United States Intervenes

The War that raged between North and South Vietnam was one with minimal participation from the United States. In 1961, a report sent to President John F. Kennedy regarding the conditions of the war urged the President to increase the U.S. military presence to help with the war. The rationale behind U.S. involvement was a simple one, if the communist North Vietnam suffered a defeat the “domino theory” would go into effect. The belief was if one communist country in Asia fell, others would follow. With that in mind, the number of U.S. troops in South Vietnam went from less than 800 to roughly 9,000 by 1962. That number would continue to climb.

The War Escalates

The War in Vietnam continued to escalate with no end in sight.
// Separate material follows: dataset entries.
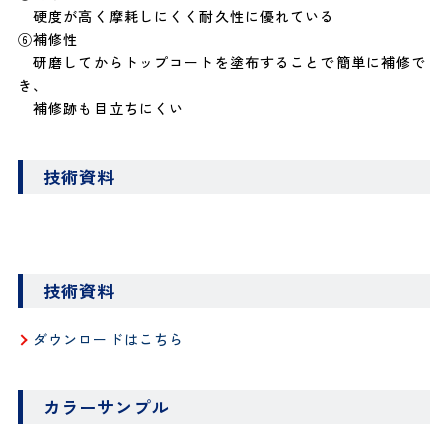
硬度が高く摩耗しにくく耐久性に優れている
⑥補修性
研磨してからトップコートを塗布することで簡単に補修で
き、
補修跡も目立ちにくい
技術資料
技術資料
ダウンロードはこちら
カラーサンプル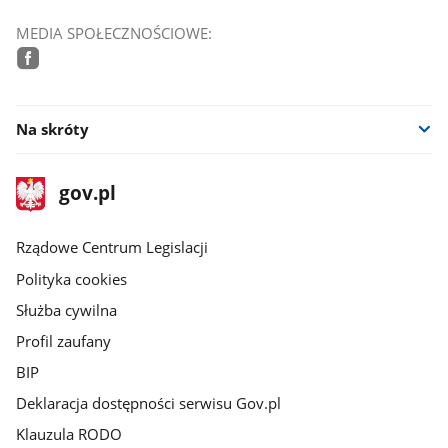
MEDIA SPOŁECZNOŚCIOWE:
facebook
Na skróty
stopka
Strona
gov.pl
gov.pl
główna
Rządowe Centrum Legislacji
Polityka cookies
Służba cywilna
Profil zaufany
BIP
Deklaracja dostępności serwisu Gov.pl
Klauzula RODO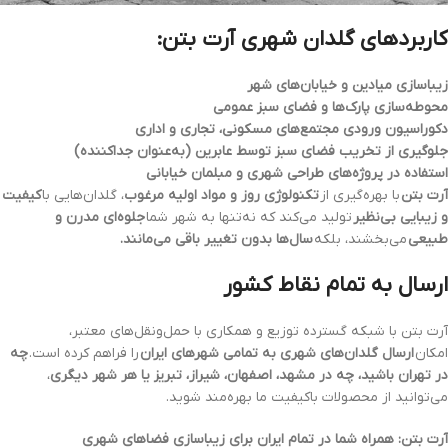
کاربردهای گلدان شهری آرت بتن:
زیباسازی میادین و خیابان‌های شهر
محوطه‌سازی پارک‌ها و فضای سبز عمومی
دکوراسیون ورودی مجتمع‌های مسکونی، تجاری و اداری
جلوگیری از تخریب فضای سبز توسط عابرین (به‌عنوان جداکننده)
استفاده در پروژه‌های طراحی شهری و مبلمان خیابانی
آرت بتن
با بهره‌گیری از
تکنولوژی روز و مواد اولیه مرغوب
، گلدان‌هایی با
کیفیت
و زیبایی بی‌نظیر
تولید می‌کند که نه‌تنها به شهر شما
جلوه‌ای مدرن و
طبیعی
می‌بخشند، بلکه
سال‌ها بدون تغییر باقی می‌مانند.
ارسال به تمام نقاط کشور
آرت بتن با شبکه گسترده توزیع و همکاری با حمل‌ونقل‌های معتبر،
امکان
ارسال گلدان‌های شهری به تمامی شهرهای ایران
را فراهم کرده است.
چه
در تهران باشید، چه در مشهد، اصفهان، شیراز، تبریز یا هر شهر دیگری
،
می‌توانید از محصولات باکیفیت ما بهره‌مند شوید.
آرت بتن: همراه شما در تمام ایران برای زیباسازی فضاهای شهری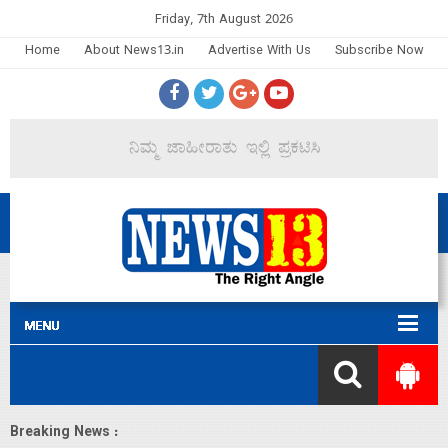
Friday, 7th August 2026
Home
About News13.in
Advertise With Us
Subscribe Now
Breaking News :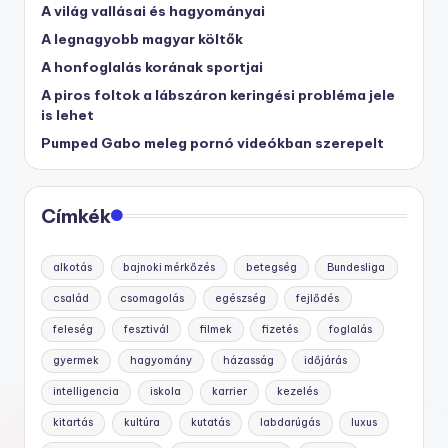
A világ vallásai és hagyományai
A legnagyobb magyar költők
A honfoglalás korának sportjai
A piros foltok a lábszáron keringési probléma jele
is lehet
Pumped Gabo meleg pornó videókban szerepelt
Címkék
alkotás
bajnoki mérkőzés
betegség
Bundesliga
család
csomagolás
egészség
fejlődés
feleség
fesztivál
filmek
fizetés
foglalás
gyermek
hagyomány
házasság
időjárás
intelligencia
iskola
karrier
kezelés
kitartás
kultúra
kutatás
labdarúgás
luxus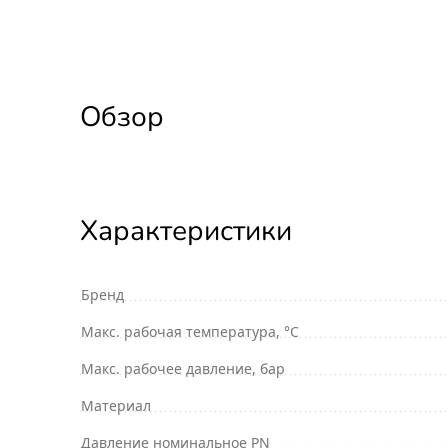
Обзор
Характеристики
Бренд
Макс. рабочая температура, °С
Макс. рабочее давление, бар
Материал
Давление номинальное PN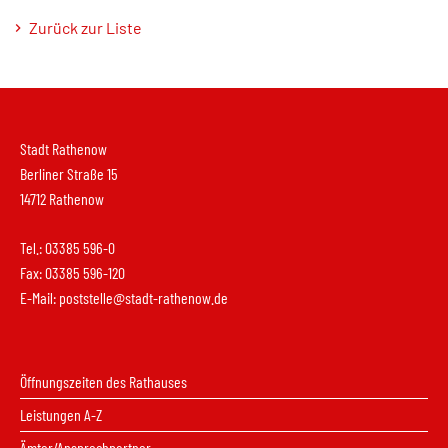
Zurück zur Liste
Stadt Rathenow
Berliner Straße 15
14712 Rathenow
Tel.: 03385 596-0
Fax: 03385 596-120
E-Mail:
poststelle@stadt-rathenow.de
Öffnungszeiten des Rathauses
Leistungen A-Z
Ämter/Ansprechpartner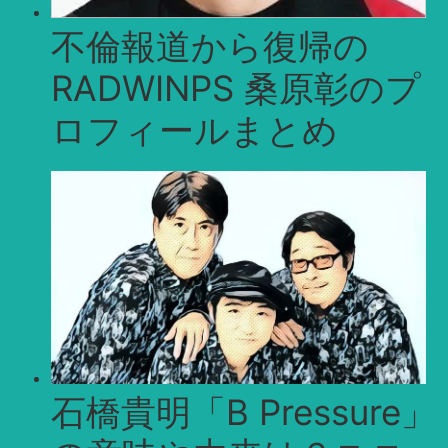
不倫報道から復帰の
RADWINPS 桑原彰のプ
ロフィールまとめ
石橋貴明「B Pressure」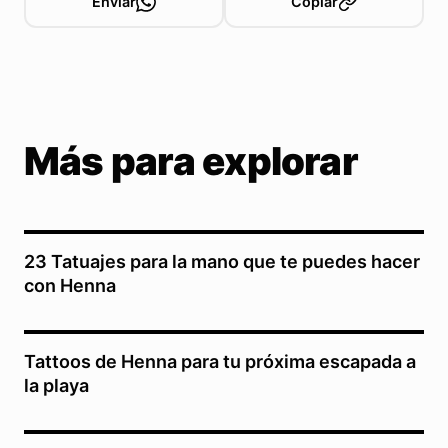
Enviar
Copiar
Más para explorar
23 Tatuajes para la mano que te puedes hacer
con Henna
Tattoos de Henna para tu próxima escapada a
la playa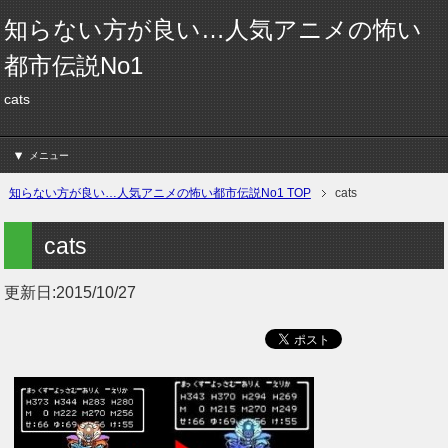
知らない方が良い…人気アニメの怖い
都市伝説No1
cats
メニュー
知らない方が良い…人気アニメの怖い都市伝説No1 TOP
cats
cats
更新日:
2015/10/27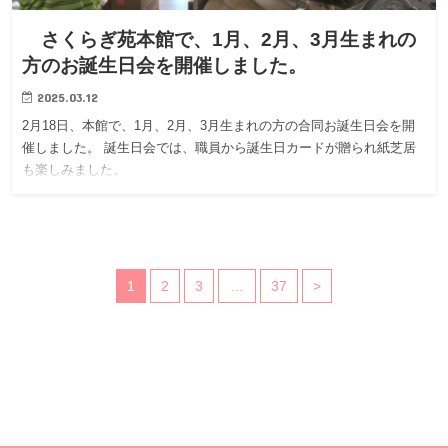
さくらぎ苑本館で、1月、2月、3月生まれの
方のお誕生日会を開催しました。
2025.03.12
2月18日、本館で、1月、2月、3月生まれの方の合同お誕生日会を開
催しました。 誕生日会では、職員から誕生日カードが贈られ紙芝居
も楽しみました。
1
2
3
…
37
>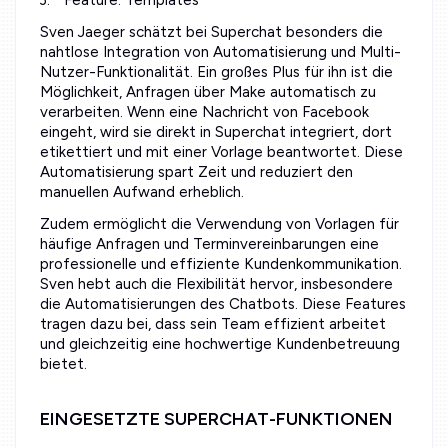
Sven Jaeger schätzt bei Superchat besonders die
nahtlose Integration von Automatisierung und Multi-
Nutzer-Funktionalität. Ein großes Plus für ihn ist die
Möglichkeit, Anfragen über Make automatisch zu
verarbeiten. Wenn eine Nachricht von Facebook
eingeht, wird sie direkt in Superchat integriert, dort
etikettiert und mit einer Vorlage beantwortet. Diese
Automatisierung spart Zeit und reduziert den
manuellen Aufwand erheblich.
Zudem ermöglicht die Verwendung von Vorlagen für
häufige Anfragen und Terminvereinbarungen eine
professionelle und effiziente Kundenkommunikation.
Sven hebt auch die Flexibilität hervor, insbesondere
die Automatisierungen des Chatbots. Diese Features
tragen dazu bei, dass sein Team effizient arbeitet
und gleichzeitig eine hochwertige Kundenbetreuung
bietet.
EINGESETZTE SUPERCHAT-FUNKTIONEN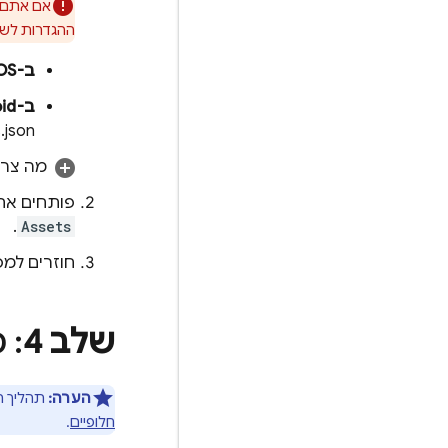
ההגדרות לשת
ב-iOS
ב-Android
json).
מה צרי
פותחים את
.
Assets
חוזרים למ
שלב 4
: מו
הערה:
תהליך ההגדרה ה
חלופיים
.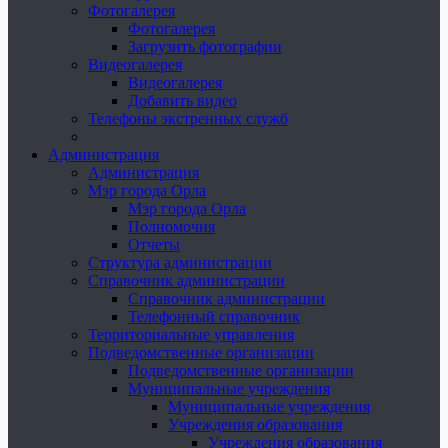
Фотогалерея
Фотогалерея
Загрузить фотографии
Видеогалерея
Видеогалерея
Добавить видео
Телефоны экстренных служб
Администрация
Администрация
Мэр города Орла
Мэр города Орла
Полномочия
Отчеты
Структура администрации
Справочник администрации
Справочник администрации
Телефонный справочник
Территориальные управления
Подведомственные организации
Подведомственные организации
Муниципальные учреждения
Муниципальные учреждения
Учреждения образования
Учреждения образования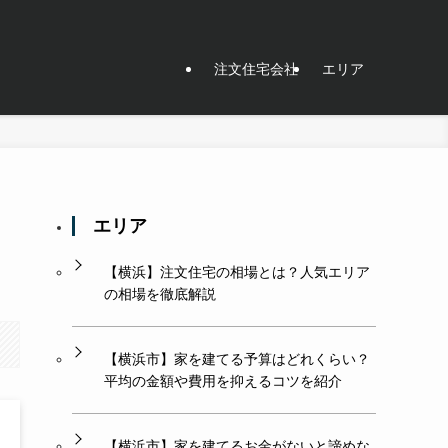
注文住宅会社
エリア
エリア
【横浜】注文住宅の相場とは？人気エリア
の相場を徹底解説
【横浜市】家を建てる予算はどれくらい？
平均の金額や費用を抑えるコツを紹介
【横浜市】家を建てるお金がないと諦めな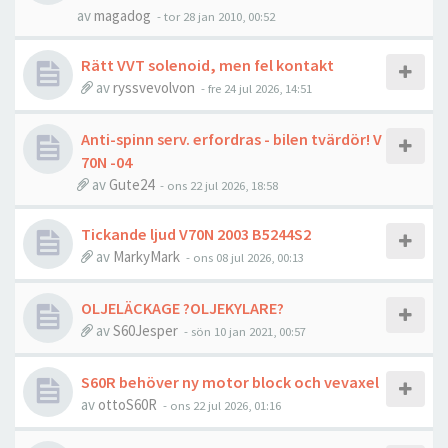
av
magadog
- tor 28 jan 2010, 00:52
Rätt VVT solenoid, men fel kontakt
av
ryssvevolvon
- fre 24 jul 2026, 14:51
Anti-spinn serv. erfordras - bilen tvärdör! V
70N -04
av
Gute24
- ons 22 jul 2026, 18:58
Tickande ljud V70N 2003 B5244S2
av
MarkyMark
- ons 08 jul 2026, 00:13
OLJELÄCKAGE ?OLJEKYLARE?
av
S60Jesper
- sön 10 jan 2021, 00:57
S60R behöver ny motor block och vevaxel
av
ottoS60R
- ons 22 jul 2026, 01:16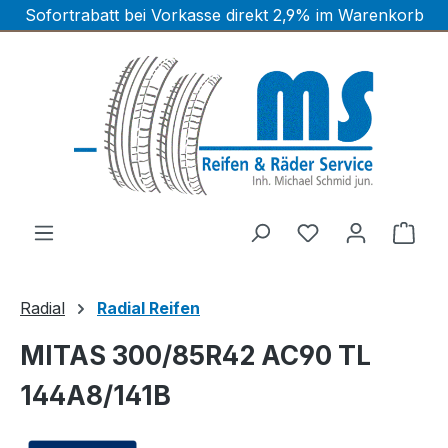
Sofortrabatt bei Vorkasse direkt 2,9% im Warenkorb
Zum Hauptinhalt springen
Ware
Radial
Radial Reifen
MITAS 300/85R42 AC90 TL
144A8/141B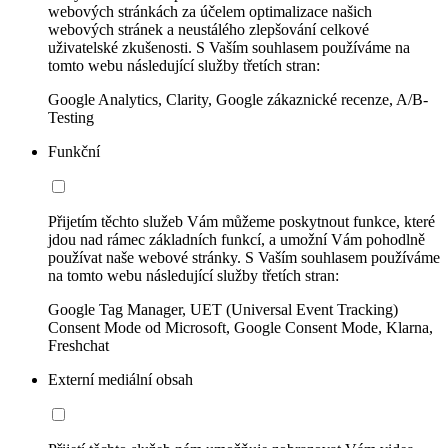
webových stránkách za účelem optimalizace našich
webových stránek a neustálého zlepšování celkové
uživatelské zkušenosti. S Vaším souhlasem používáme na
tomto webu následující služby třetích stran:
Google Analytics, Clarity, Google zákaznické recenze, A/B-
Testing
Funkční
Přijetím těchto služeb Vám můžeme poskytnout funkce, které
jdou nad rámec základních funkcí, a umožní Vám pohodlně
používat naše webové stránky. S Vaším souhlasem používáme
na tomto webu následující služby třetích stran:
Google Tag Manager, UET (Universal Event Tracking)
Consent Mode od Microsoft, Google Consent Mode, Klarna,
Freshchat
Externí mediální obsah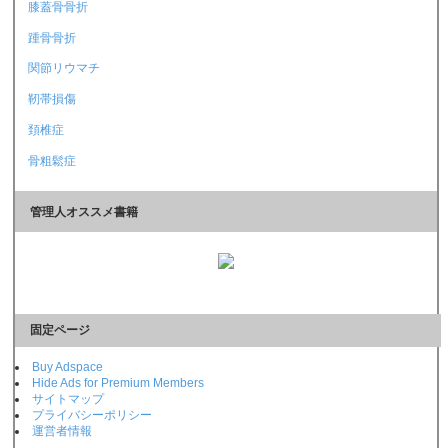
膝蓋骨骨折
踵骨骨折
関節リウマチ
靭帯損傷
頚椎症
骨粗鬆症
管理人オススメ書籍
固定ページ
Buy Adspace
Hide Ads for Premium Members
サイトマップ
プライバシーポリシー
運営者情報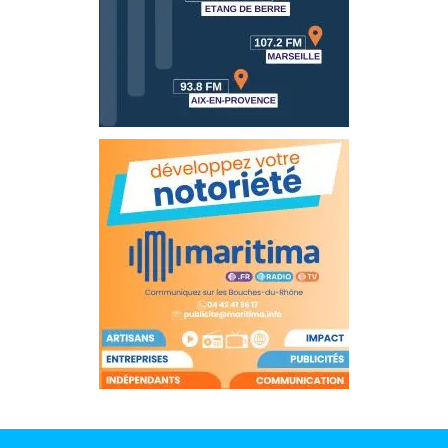
Info
route
Justice
Loisirs
Météo
Politique
Santé
Social
Transport
National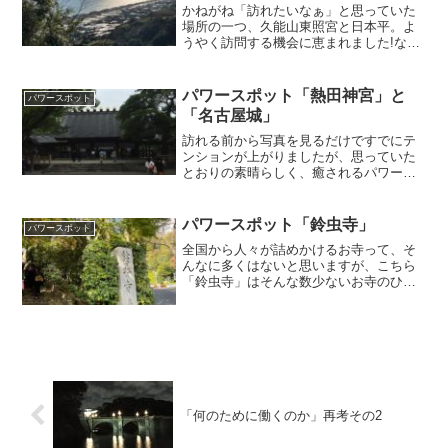
かねがね「訪れたいなぁ」と思っていた
場所の一つ、久能山東照宮と日本平。よ
うやく訪問する機会に恵まれました!な
ぜ、この二つの場所が「セット」のよう
に扱われているのかというと、ひとえに
「交通の事情」によります(^^;)日本平は
パワースポット「熱田神宮」と
パワースポット
その景色の美しさ・...
「名古屋城」
訪れる前から写真を見るだけですでにテ
ンションが上がりましたが、思っていた
とおりの素晴らしく、癒されるパワース
ポットでした。参道の雰囲気は「明治神
宮っぽい」感じ・・ある意味当たり前か
(^^;)素晴らしい神木も人々をやさしく迎
パワースポット「鈴虫寺」
パワースポット
え入れてくれます。「お清水」では、石
全国から人々が詰めかけるお寺って、そ
に水を三回かけると願いが叶う、という
んなに多くはないと思いますが、こちら
言い伝えがあります。
「鈴虫寺」はそんな数少ないお寺のひと
つです。パンデミック前から、ずーっと
「行きたい!!」と思っていた「鈴虫寺」。
ようやく訪れる機会がやってきました(涙)
鈴虫寺とは「鈴虫...
「何のために働くのか」再考その2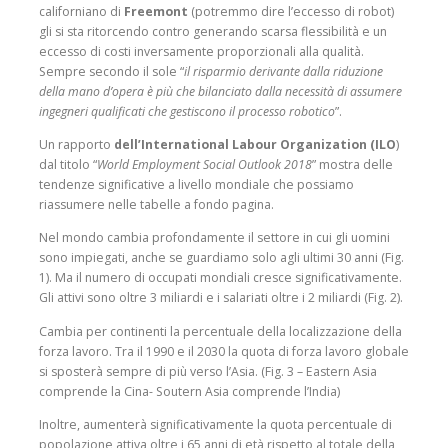
californiano di
Freemont
(potremmo dire l’eccesso di robot)
gli si sta ritorcendo contro generando scarsa flessibilità e un
eccesso di costi inversamente proporzionali alla qualità.
Sempre secondo il sole “
il risparmio derivante dalla riduzione
della mano d’opera è più che bilanciato dalla necessità di assumere
ingegneri qualificati che gestiscono il processo robotico
”.
Un rapporto
dell’International Labour Organization (ILO
)
dal titolo “
World Employment Social Outlook 2018
” mostra delle
tendenze significative a livello mondiale che possiamo
riassumere nelle tabelle a fondo pagina.
Nel mondo cambia profondamente il settore in cui gli uomini
sono impiegati, anche se guardiamo solo agli ultimi 30 anni (Fig.
1). Ma il numero di occupati mondiali cresce significativamente.
Gli attivi sono oltre 3 miliardi e i salariati oltre i 2 miliardi (Fig. 2).
Cambia per continenti la percentuale della localizzazione della
forza lavoro. Tra il 1990 e il 2030 la quota di forza lavoro globale
si sposterà sempre di più verso l’Asia. (Fig. 3 – Eastern Asia
comprende la Cina- Soutern Asia comprende l’India)
Inoltre, aumenterà significativamente la quota percentuale di
popolazione attiva oltre i 65 anni di età rispetto al totale della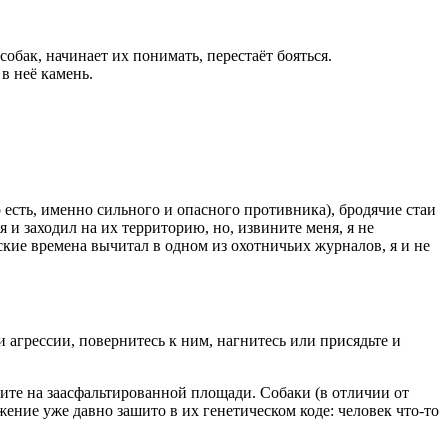
обак, начинает их понимать, перестаёт бояться.
в неё камень.
 есть, именно сильного и опасного противника), бродячие стаи
я и заходил на их территорию, но, извините меня, я не
етские времена вычитал в одном из охотничьих журналов, я и не
и агрессии, повернитесь к ним, нагнитесь или присядьте и
тоите на заасфальтированной площади. Собаки (в отличии от
ижение уже давно зашито в их генетическом коде: человек что-то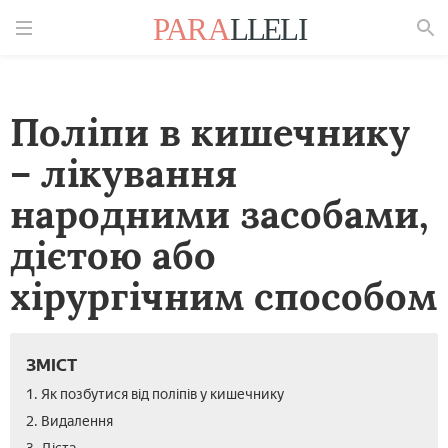
Знайти
Поліпи в кишечнику
– лікування
народними засобами,
дієтою або
хірургічним способом
ЗМІСТ
1. Як позбутися від поліпів у кишечнику
2. Видалення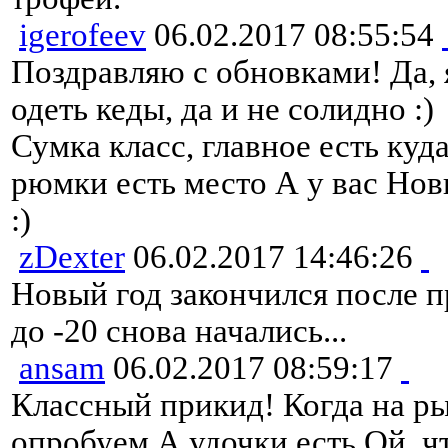
igerofeev
06.02.2017 08:55:54
Поздравляю с обновками! Да,
одеть кеды, да и не солидно :)
Сумка класс, главное есть куд
рюмки есть место А у вас Нов
:)
zDexter
06.02.2017 14:46:26
Новый год закончился после п
до -20 снова начались...
ansam
06.02.2017 08:59:17
Классный прикид! Когда на ры
опробуем А удочки есть Ой, ч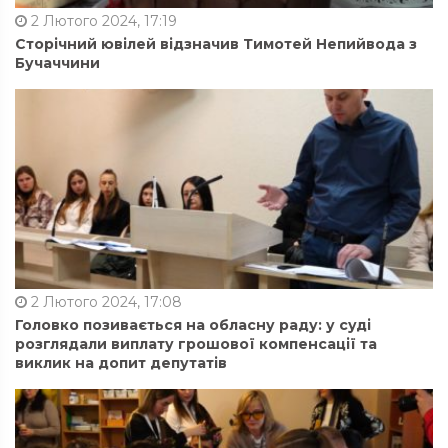
2 Лютого 2024, 17:19
Сторічний ювілей відзначив Тимотей Непийвода з
Бучаччини
2 Лютого 2024, 17:08
Головко позивається на обласну раду: у суді
розглядали виплату грошової компенсації та
виклик на допит депутатів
In 1963, following the assassination of President Kennedy, Lyndon B. Johnson became President of the United States. President Johnson played a key role in sending thousands of combat troops to Vietnam following the torpedo bombing of two U.S. destroyers in the Gulf of Tonkin. With congressional approval, President Johnson ordered the start of Operation Rolling Thunder, regular bombing raids on Vietnamese targets.

Protests Begin

As the Vietnam War continued into 1965, opponents to the war started making their disagreement with the war known to anyone who would listen. Boxer Muhammad Ali refused to join the draft because of his disagreement with the war and spent three years in prison. Across college campuses, the anti-war movement began. As the war raged on protests continued and only increased in size. By 1967, the number of people against the war effort increased as the number of U.S. troops in Vietnam hit roughly 500,000. The U.S. alone had lost an estimated 15,000 lives with over 109,000 wounded by 1967. The annual cost of the war had reached an astounding $25 billion.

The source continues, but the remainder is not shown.